§ Exercise requirements
The result should be an exact copy of the data, free of pictures.

§ Exercise data
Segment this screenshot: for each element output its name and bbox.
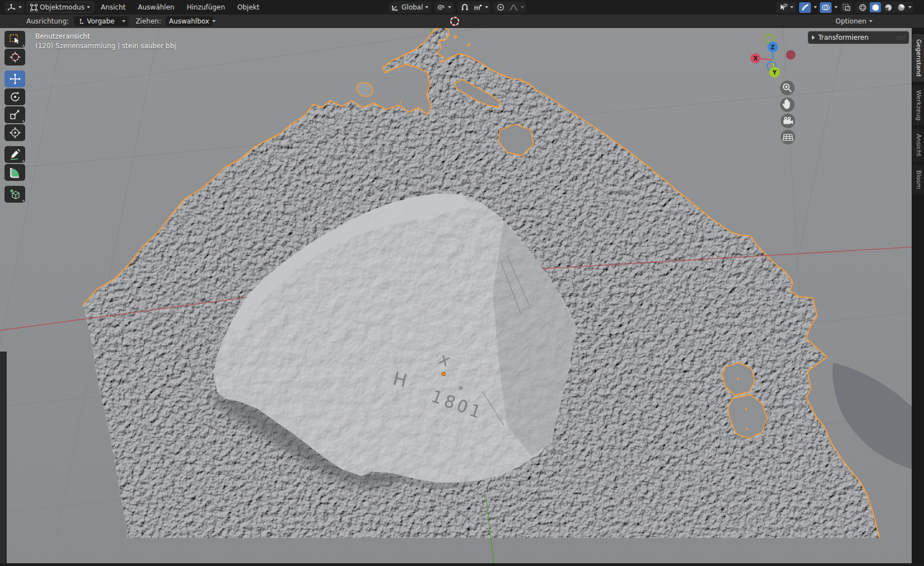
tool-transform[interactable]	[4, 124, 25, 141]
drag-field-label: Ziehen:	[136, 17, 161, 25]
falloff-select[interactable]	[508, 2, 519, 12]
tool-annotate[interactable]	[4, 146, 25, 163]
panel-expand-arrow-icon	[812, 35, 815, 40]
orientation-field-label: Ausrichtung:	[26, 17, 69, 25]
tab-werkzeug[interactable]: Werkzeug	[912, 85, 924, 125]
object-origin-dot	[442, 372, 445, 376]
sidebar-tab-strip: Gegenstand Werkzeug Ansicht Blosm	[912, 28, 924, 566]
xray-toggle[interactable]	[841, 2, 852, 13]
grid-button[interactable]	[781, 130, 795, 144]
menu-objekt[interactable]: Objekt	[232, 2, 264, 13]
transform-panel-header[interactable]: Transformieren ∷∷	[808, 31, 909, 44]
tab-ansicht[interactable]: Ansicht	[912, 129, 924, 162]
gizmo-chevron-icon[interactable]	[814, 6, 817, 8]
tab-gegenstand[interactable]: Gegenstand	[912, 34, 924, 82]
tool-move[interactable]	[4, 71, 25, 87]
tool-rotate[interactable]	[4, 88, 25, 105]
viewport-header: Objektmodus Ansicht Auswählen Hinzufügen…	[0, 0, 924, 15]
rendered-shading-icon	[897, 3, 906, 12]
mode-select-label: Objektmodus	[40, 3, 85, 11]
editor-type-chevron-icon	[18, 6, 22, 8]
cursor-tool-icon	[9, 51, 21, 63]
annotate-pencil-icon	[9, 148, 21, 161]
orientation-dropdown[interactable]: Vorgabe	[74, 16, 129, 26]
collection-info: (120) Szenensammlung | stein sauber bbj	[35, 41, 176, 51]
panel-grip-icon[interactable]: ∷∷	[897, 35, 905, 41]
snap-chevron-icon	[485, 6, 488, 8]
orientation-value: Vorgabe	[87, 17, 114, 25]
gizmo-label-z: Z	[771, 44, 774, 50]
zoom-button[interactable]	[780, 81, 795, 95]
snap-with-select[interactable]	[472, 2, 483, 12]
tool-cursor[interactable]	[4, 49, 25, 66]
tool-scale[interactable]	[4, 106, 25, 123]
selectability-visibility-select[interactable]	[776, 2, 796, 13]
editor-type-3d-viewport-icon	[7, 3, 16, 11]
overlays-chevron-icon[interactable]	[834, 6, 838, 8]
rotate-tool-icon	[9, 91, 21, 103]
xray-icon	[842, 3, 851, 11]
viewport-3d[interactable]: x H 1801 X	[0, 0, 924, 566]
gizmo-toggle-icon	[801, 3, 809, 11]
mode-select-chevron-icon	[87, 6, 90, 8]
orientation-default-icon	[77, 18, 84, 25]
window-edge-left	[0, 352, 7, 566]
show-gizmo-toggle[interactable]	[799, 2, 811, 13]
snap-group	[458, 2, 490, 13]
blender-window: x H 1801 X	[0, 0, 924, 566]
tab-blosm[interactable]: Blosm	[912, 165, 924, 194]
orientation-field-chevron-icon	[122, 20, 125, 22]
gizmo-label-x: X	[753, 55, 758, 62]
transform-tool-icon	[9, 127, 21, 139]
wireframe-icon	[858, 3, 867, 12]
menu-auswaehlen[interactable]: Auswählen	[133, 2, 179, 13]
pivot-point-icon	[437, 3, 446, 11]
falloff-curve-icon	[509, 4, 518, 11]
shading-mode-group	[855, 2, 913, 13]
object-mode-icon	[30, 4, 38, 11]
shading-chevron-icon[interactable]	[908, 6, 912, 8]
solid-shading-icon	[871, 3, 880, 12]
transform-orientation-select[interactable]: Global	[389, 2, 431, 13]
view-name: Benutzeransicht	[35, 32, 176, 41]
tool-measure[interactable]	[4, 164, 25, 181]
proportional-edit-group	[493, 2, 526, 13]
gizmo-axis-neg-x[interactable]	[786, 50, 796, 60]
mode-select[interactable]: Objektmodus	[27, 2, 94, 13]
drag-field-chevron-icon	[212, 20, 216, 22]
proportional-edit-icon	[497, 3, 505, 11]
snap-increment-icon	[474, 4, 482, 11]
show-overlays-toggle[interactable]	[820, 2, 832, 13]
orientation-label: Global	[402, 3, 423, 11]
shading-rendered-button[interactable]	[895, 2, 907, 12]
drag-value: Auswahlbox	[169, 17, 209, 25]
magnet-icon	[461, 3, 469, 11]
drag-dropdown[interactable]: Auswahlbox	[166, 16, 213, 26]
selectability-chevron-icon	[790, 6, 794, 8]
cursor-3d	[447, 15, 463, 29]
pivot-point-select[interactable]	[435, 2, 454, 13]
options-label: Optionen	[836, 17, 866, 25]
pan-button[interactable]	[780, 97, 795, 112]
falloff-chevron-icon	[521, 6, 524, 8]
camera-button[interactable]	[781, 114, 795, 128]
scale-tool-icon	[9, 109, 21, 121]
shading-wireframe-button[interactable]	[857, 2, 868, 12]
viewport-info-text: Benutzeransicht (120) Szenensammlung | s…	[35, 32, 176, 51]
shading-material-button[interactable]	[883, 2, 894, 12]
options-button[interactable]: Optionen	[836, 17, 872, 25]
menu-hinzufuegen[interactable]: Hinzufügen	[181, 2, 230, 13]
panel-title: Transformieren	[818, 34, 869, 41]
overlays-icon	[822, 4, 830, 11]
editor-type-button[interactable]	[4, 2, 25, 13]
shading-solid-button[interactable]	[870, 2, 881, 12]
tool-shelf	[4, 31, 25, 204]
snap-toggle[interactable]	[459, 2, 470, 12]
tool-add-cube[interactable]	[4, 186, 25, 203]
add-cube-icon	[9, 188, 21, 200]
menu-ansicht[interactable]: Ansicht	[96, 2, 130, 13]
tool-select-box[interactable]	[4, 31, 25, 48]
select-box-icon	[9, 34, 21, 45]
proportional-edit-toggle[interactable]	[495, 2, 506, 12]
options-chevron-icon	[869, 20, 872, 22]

§ Result
Segment this screenshot: for each element output its name and bbox.
tool-transform[interactable]	[4, 124, 25, 141]
drag-field-label: Ziehen:	[136, 17, 161, 25]
falloff-select[interactable]	[508, 2, 519, 12]
tool-annotate[interactable]	[4, 146, 25, 163]
panel-expand-arrow-icon	[812, 35, 815, 40]
orientation-field-label: Ausrichtung:	[26, 17, 69, 25]
tab-werkzeug[interactable]: Werkzeug	[912, 85, 924, 125]
object-origin-dot	[442, 372, 445, 376]
sidebar-tab-strip: Gegenstand Werkzeug Ansicht Blosm	[912, 28, 924, 566]
xray-toggle[interactable]	[841, 2, 852, 13]
grid-button[interactable]	[781, 130, 795, 144]
menu-objekt[interactable]: Objekt	[232, 2, 264, 13]
transform-panel-header[interactable]: Transformieren ∷∷	[808, 31, 909, 44]
tab-ansicht[interactable]: Ansicht	[912, 129, 924, 162]
gizmo-chevron-icon[interactable]	[814, 6, 817, 8]
tab-gegenstand[interactable]: Gegenstand	[912, 34, 924, 82]
tool-move[interactable]	[4, 71, 25, 87]
tool-rotate[interactable]	[4, 88, 25, 105]
viewport-header: Objektmodus Ansicht Auswählen Hinzufügen…	[0, 0, 924, 15]
rendered-shading-icon	[897, 3, 906, 12]
mode-select-label: Objektmodus	[40, 3, 85, 11]
editor-type-chevron-icon	[18, 6, 22, 8]
cursor-tool-icon	[9, 51, 21, 63]
annotate-pencil-icon	[9, 148, 21, 161]
orientation-dropdown[interactable]: Vorgabe	[74, 16, 129, 26]
collection-info: (120) Szenensammlung | stein sauber bbj	[35, 41, 176, 51]
panel-grip-icon[interactable]: ∷∷	[897, 35, 905, 41]
snap-chevron-icon	[485, 6, 488, 8]
orientation-value: Vorgabe	[87, 17, 114, 25]
gizmo-label-z: Z	[771, 44, 774, 50]
zoom-button[interactable]	[780, 81, 795, 95]
snap-with-select[interactable]	[472, 2, 483, 12]
tool-cursor[interactable]	[4, 49, 25, 66]
tool-scale[interactable]	[4, 106, 25, 123]
selectability-visibility-select[interactable]	[776, 2, 796, 13]
editor-type-3d-viewport-icon	[7, 3, 16, 11]
overlays-chevron-icon[interactable]	[834, 6, 838, 8]
rotate-tool-icon	[9, 91, 21, 103]
xray-icon	[842, 3, 851, 11]
viewport-3d[interactable]: x H 1801 X	[0, 0, 924, 566]
gizmo-toggle-icon	[801, 3, 809, 11]
mode-select-chevron-icon	[87, 6, 90, 8]
orientation-default-icon	[77, 18, 84, 25]
window-edge-left	[0, 352, 7, 566]
show-gizmo-toggle[interactable]	[799, 2, 811, 13]
snap-group	[458, 2, 490, 13]
blender-window: x H 1801 X	[0, 0, 924, 566]
tab-blosm[interactable]: Blosm	[912, 165, 924, 194]
orientation-field-chevron-icon	[122, 20, 125, 22]
gizmo-label-x: X	[753, 55, 758, 62]
transform-tool-icon	[9, 127, 21, 139]
wireframe-icon	[858, 3, 867, 12]
menu-auswaehlen[interactable]: Auswählen	[133, 2, 179, 13]
pivot-point-icon	[437, 3, 446, 11]
falloff-curve-icon	[509, 4, 518, 11]
shading-mode-group	[855, 2, 913, 13]
object-mode-icon	[30, 4, 38, 11]
shading-chevron-icon[interactable]	[908, 6, 912, 8]
solid-shading-icon	[871, 3, 880, 12]
transform-orientation-select[interactable]: Global	[389, 2, 431, 13]
view-name: Benutzeransicht	[35, 32, 176, 41]
tool-measure[interactable]	[4, 164, 25, 181]
proportional-edit-group	[493, 2, 526, 13]
gizmo-axis-neg-x[interactable]	[786, 50, 796, 60]
mode-select[interactable]: Objektmodus	[27, 2, 94, 13]
drag-field-chevron-icon	[212, 20, 216, 22]
proportional-edit-icon	[497, 3, 505, 11]
snap-increment-icon	[474, 4, 482, 11]
show-overlays-toggle[interactable]	[820, 2, 832, 13]
orientation-label: Global	[402, 3, 423, 11]
shading-rendered-button[interactable]	[895, 2, 907, 12]
drag-value: Auswahlbox	[169, 17, 209, 25]
magnet-icon	[461, 3, 469, 11]
drag-dropdown[interactable]: Auswahlbox	[166, 16, 213, 26]
selectability-chevron-icon	[790, 6, 794, 8]
cursor-3d	[447, 15, 463, 29]
pivot-point-select[interactable]	[435, 2, 454, 13]
options-label: Optionen	[836, 17, 866, 25]
pan-button[interactable]	[780, 97, 795, 112]
falloff-chevron-icon	[521, 6, 524, 8]
camera-button[interactable]	[781, 114, 795, 128]
scale-tool-icon	[9, 109, 21, 121]
shading-wireframe-button[interactable]	[857, 2, 868, 12]
viewport-info-text: Benutzeransicht (120) Szenensammlung | s…	[35, 32, 176, 51]
shading-material-button[interactable]	[883, 2, 894, 12]
options-button[interactable]: Optionen	[836, 17, 872, 25]
menu-hinzufuegen[interactable]: Hinzufügen	[181, 2, 230, 13]
panel-title: Transformieren	[818, 34, 869, 41]
overlays-icon	[822, 4, 830, 11]
editor-type-button[interactable]	[4, 2, 25, 13]
shading-solid-button[interactable]	[870, 2, 881, 12]
tool-shelf	[4, 31, 25, 204]
snap-toggle[interactable]	[459, 2, 470, 12]
tool-add-cube[interactable]	[4, 186, 25, 203]
add-cube-icon	[9, 188, 21, 200]
menu-ansicht[interactable]: Ansicht	[96, 2, 130, 13]
tool-select-box[interactable]	[4, 31, 25, 48]
select-box-icon	[9, 34, 21, 45]
proportional-edit-toggle[interactable]	[495, 2, 506, 12]
options-chevron-icon	[869, 20, 872, 22]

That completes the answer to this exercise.